As a county commissioner, Mielke shares the authority to make decisions about how land is used in his jurisdiction. He and the two other commissioners can shift properties from rural to urban, or allow high-rise apartments to spring out of prairie land. Those angered by the changes have one recourse: appealing before the Growth Management Hearings Board. If they’re lucky, the board overrules the commissioners.

Right now, anyone who participates — verbally or in writing— in previous county hearings can go appeal to the Growth Management Hearing Board. That’s what Mielke and other commissioners throughout the state are trying to change. Two separate bills this legislative session attempted to raise the appeals threshold, requiring people first to prove they could be personally affected before allowing them to challenge a ruling.

Land-use activists worry that such a notion would betray the intent of the state’s growth-management rules, giving county commissioners more unchecked power and the citizenry a lot less. Already, the debate has become one of the first campaign issues in the upcoming race for Mielke’s seat.

“Anyone, anywhere, can step in and appeal a land-use decision [currently],” Mielke says. “You can have someone in Cheney who appeals a land-use decision on Five Mile Prairie.” An organization out of Oregon and Florida, he says, appealed a land decision in Washington’s Skamania County.

Mielke says he just wants to make land-use appeals consistent with the rules in most civil cases: Normally, one party can’t sue another unless they’ve been personally affected. But there’s another factor of course: budgets.

While it costs nothing for citizens to challenge county land-use decisions, the county racks up legal costs to defend them. Since the board was formed in 1993, Spokane County has had to defend land-use appeals on 47 occasions.

The proposed change, however, incited a flurry of protest from activist groups like FutureWise and the Neighborhood Alliance. These groups sometimes challenge zoning changes on the basis of issues like sprawl, environmental impact or traffic, rather than just the impact on a single group of neighbors. The change, they worry, could cut them out of the process.

“Any citizen or entity can be affected by a precedent set by a decision of the Hearings Board, whether in the county or not,” writes Kathy Miotke, president of the Neighborhood Alliance. She was part of a group that, in 2005, appealed several urban growth area expansions throughout the county. The board found those expansions to be clearly erroneous.
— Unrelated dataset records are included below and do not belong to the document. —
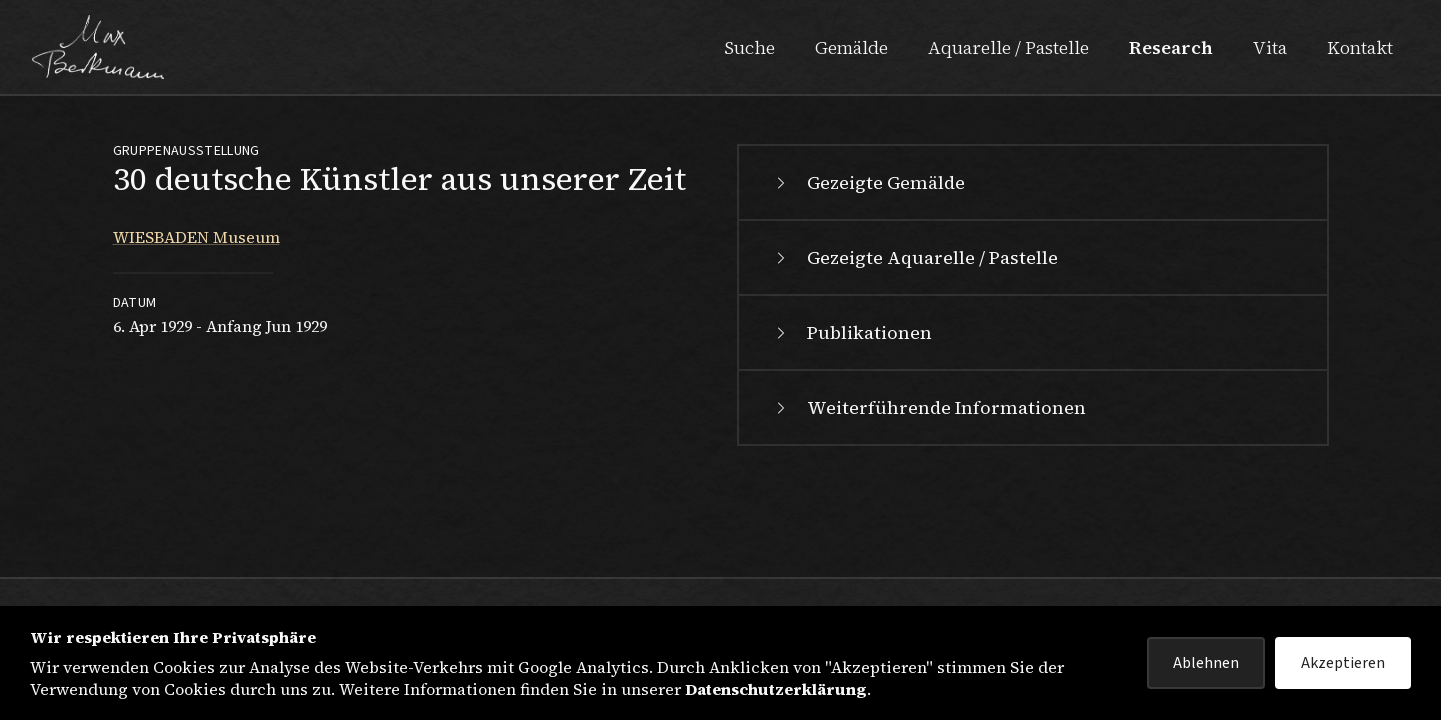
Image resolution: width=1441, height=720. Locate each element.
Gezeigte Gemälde (868, 182)
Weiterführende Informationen (928, 407)
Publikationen (851, 332)
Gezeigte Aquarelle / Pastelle (914, 257)
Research (1171, 47)
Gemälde (851, 47)
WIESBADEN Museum (196, 237)
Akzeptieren (1343, 663)
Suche (749, 47)
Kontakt (1360, 47)
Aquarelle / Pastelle (1008, 47)
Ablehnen (1206, 663)
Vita (1270, 47)
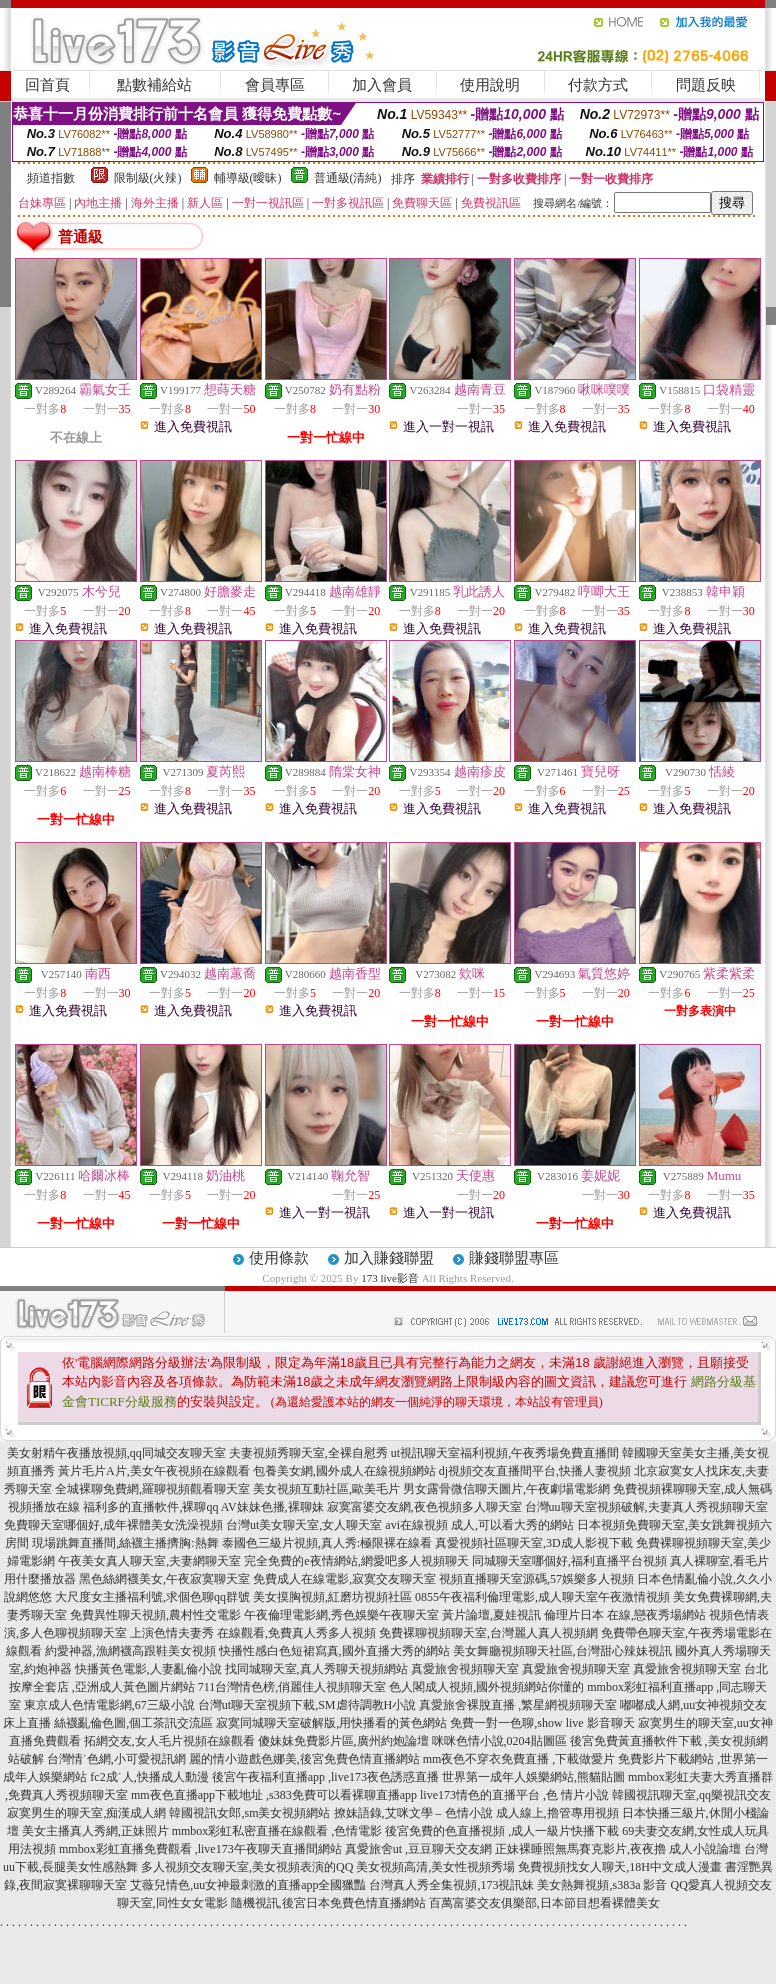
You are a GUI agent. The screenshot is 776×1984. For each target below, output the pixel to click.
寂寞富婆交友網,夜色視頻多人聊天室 (424, 1507)
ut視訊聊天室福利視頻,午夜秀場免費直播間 (505, 1453)
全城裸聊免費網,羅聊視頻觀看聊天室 (152, 1489)
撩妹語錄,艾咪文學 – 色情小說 (413, 1813)
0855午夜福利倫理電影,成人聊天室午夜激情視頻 (542, 1597)
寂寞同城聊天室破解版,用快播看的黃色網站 (331, 1723)
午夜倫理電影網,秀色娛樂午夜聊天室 (341, 1615)
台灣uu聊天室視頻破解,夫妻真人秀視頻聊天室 (646, 1507)
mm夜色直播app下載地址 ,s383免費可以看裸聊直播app (274, 1795)
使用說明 (490, 85)
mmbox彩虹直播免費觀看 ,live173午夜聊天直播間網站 (200, 1849)
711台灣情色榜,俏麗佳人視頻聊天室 (292, 1687)
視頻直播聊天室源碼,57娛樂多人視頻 (536, 1579)
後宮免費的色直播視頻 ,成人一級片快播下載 (502, 1831)
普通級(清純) (348, 178)
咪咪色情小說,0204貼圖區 (499, 1741)
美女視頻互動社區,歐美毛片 (326, 1489)
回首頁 (47, 85)
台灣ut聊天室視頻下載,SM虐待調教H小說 (307, 1705)
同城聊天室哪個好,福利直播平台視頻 (569, 1561)
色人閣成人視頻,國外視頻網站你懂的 (486, 1687)
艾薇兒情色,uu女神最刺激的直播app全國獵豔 (248, 1885)
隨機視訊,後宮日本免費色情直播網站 (328, 1903)
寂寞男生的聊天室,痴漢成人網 (86, 1813)
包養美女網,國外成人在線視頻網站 (344, 1471)
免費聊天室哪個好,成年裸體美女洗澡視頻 (113, 1525)
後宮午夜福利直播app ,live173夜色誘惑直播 (325, 1777)
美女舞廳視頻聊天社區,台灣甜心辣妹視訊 (562, 1651)
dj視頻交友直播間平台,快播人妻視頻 (535, 1471)
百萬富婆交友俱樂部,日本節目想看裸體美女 (544, 1903)
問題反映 (706, 85)
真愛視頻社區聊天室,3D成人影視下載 (534, 1543)
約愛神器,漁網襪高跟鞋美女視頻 (130, 1651)
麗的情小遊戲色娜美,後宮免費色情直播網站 (304, 1759)
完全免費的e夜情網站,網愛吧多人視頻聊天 (356, 1561)
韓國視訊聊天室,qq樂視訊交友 (691, 1795)
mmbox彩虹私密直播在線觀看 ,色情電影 (277, 1831)
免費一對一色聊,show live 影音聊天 (542, 1723)
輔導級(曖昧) (248, 178)
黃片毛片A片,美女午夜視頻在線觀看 (154, 1471)
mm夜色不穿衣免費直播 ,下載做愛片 (519, 1759)
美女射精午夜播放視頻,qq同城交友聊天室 (116, 1453)
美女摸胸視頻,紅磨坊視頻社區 (332, 1597)
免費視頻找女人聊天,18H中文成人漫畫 (620, 1867)
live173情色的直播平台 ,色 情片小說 (514, 1795)
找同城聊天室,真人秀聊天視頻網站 (316, 1669)
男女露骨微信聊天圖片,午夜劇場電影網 (506, 1489)
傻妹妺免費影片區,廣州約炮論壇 (343, 1741)
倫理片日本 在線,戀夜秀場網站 (625, 1615)
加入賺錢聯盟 (389, 1258)
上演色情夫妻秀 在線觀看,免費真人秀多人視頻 (253, 1633)
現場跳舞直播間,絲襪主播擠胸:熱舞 (125, 1543)
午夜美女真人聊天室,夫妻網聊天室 (149, 1561)
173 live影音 (390, 1278)
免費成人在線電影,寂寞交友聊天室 (344, 1579)
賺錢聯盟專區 (514, 1258)
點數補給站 (154, 85)
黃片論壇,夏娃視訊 (491, 1615)
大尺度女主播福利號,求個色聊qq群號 (152, 1597)
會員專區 (275, 85)
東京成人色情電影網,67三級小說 (109, 1705)
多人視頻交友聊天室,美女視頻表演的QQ (247, 1867)
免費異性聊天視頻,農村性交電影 (155, 1615)
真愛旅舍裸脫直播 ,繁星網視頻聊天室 (518, 1705)
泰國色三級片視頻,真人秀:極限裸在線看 (327, 1543)
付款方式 (598, 85)
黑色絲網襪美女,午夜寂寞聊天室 (164, 1579)
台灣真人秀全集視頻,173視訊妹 (451, 1885)
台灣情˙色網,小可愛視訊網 (116, 1759)
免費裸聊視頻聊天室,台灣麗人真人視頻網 (488, 1633)
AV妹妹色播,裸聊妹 (272, 1507)
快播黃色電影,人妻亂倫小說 (148, 1669)
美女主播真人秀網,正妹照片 (95, 1831)
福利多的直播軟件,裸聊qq (150, 1507)
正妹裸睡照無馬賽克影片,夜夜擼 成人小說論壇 (618, 1849)
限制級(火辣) (148, 178)
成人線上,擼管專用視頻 (557, 1813)
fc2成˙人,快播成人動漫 (149, 1777)
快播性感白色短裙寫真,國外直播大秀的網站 (334, 1651)
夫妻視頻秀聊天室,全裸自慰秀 (308, 1453)
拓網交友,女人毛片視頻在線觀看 (169, 1741)
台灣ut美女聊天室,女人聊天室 (304, 1525)
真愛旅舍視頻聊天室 (465, 1669)
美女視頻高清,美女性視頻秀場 (435, 1867)
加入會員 (382, 85)
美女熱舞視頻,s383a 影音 (602, 1885)
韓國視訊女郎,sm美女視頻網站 (249, 1813)
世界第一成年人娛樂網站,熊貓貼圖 (533, 1777)
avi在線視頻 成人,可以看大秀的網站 (479, 1525)
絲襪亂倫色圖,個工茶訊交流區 (133, 1723)
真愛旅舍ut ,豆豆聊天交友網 (418, 1849)
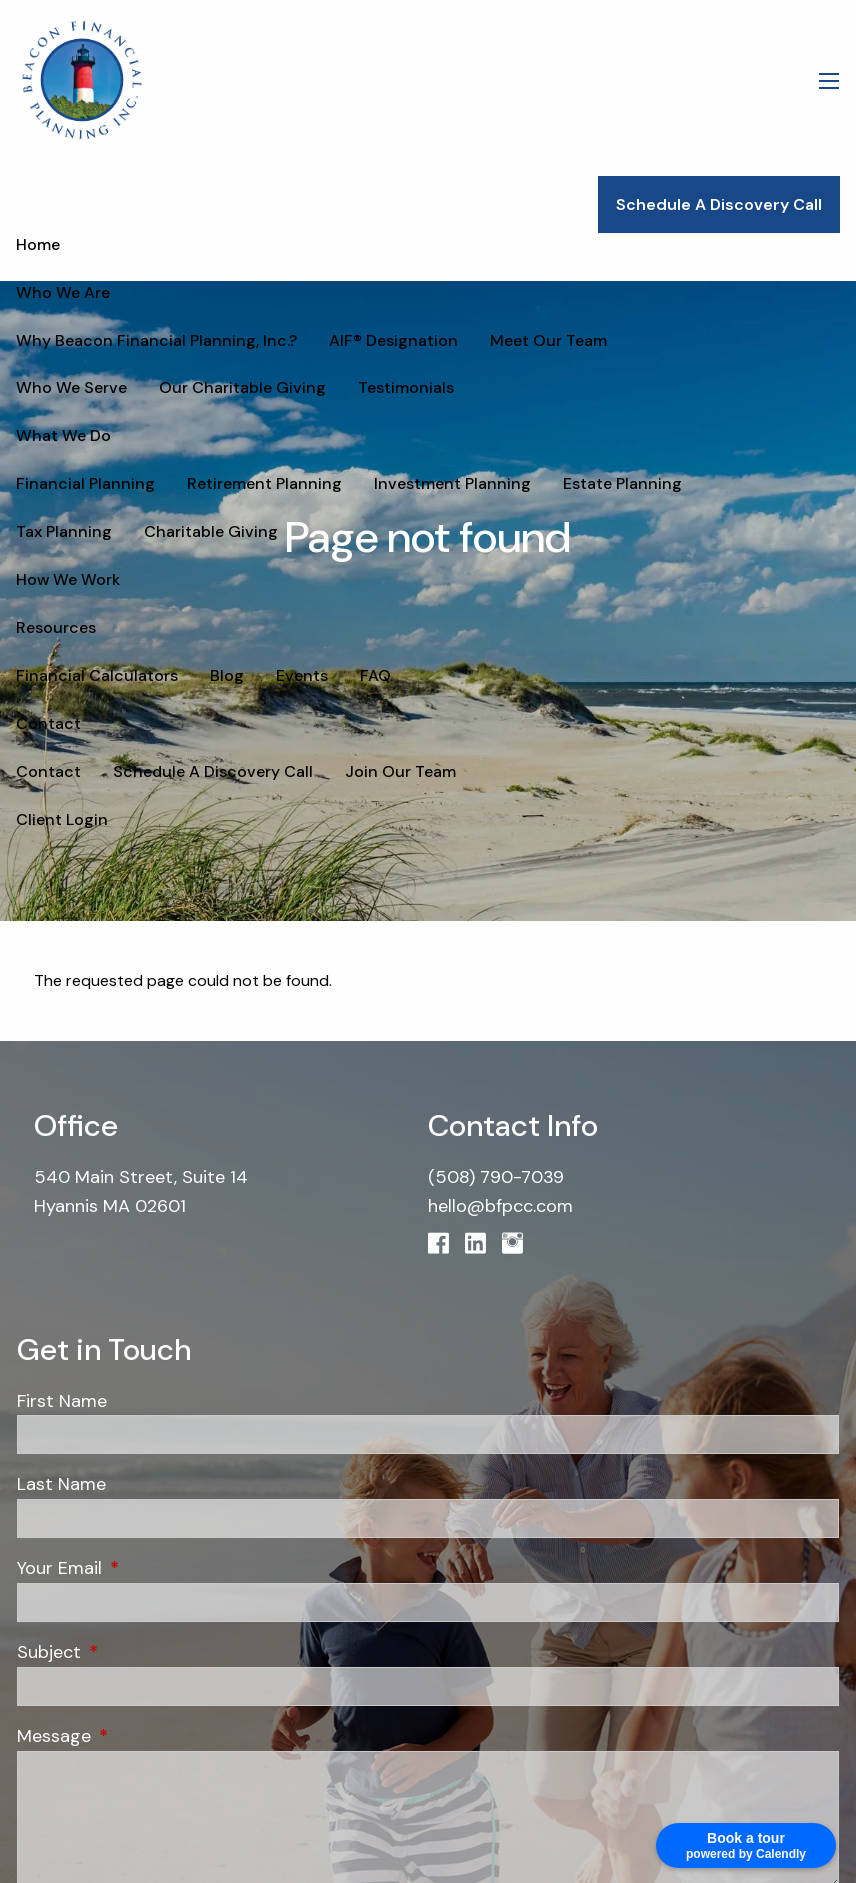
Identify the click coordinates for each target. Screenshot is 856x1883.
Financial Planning (85, 483)
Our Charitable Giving (99, 387)
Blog (227, 675)
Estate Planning (622, 483)
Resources (56, 627)
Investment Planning (452, 483)
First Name (62, 1401)
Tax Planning (762, 483)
Attorney Rick Eichstaedt of the nonprofit Center for Justice points to another case. Last year, county commissioners considered using an emergency amendment to add 429 acres to the urban growth area near Medical Lake in order to build a controversial new jail. In that case, hardly any property owners would have been directly impacted, Eichstaedt says.

Had Mielke’s suggested changes been in place, Eichstaedt says, nobody could have challenged it.

The bill Mielke testified in favor of ended up dying in committee. A second bill that contained similar changes had those restrictions stripped in a later amendment.
Yet, the debate has given Mielke’s November opponent, former County Commissioner John Roskelley, ammunition for one of the first salvos of his campaign. From 2006 to 2010, Roskelley served on the Eastern Washington Growth Management board, judging exactly the kind of appeals that Mielke wants eliminated.  

Roskelley also takes issue with the fact that the bill Mielke supported would have also added a $400 filing fee for people challenging land-use rulings.

“It essentially guts the whole principle of the Growth Management Act,” Roskelley says.

Mielke has objected to Roskelley’s characterization, saying his testimony in Olympia only regarded the limits on appeal — not the proposed fee.

However, a recording of his testimony shows that Mielke defended the $400 filing fee, although he noted that those who could not afford it could apply for an exemption.

“That bill does impose a filing fee,” Mielke said in the beginning of his testimony. “We think that’s reasonable.”